## Collection entries

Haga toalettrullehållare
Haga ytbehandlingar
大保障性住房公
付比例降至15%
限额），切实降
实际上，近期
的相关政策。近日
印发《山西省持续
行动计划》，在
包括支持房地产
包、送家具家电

## Goal of the exercise
The lines to return are those with the string "Haga" in them; copy each from the entries above.

## Your solution
Haga toalettrullehållare
Haga ytbehandlingar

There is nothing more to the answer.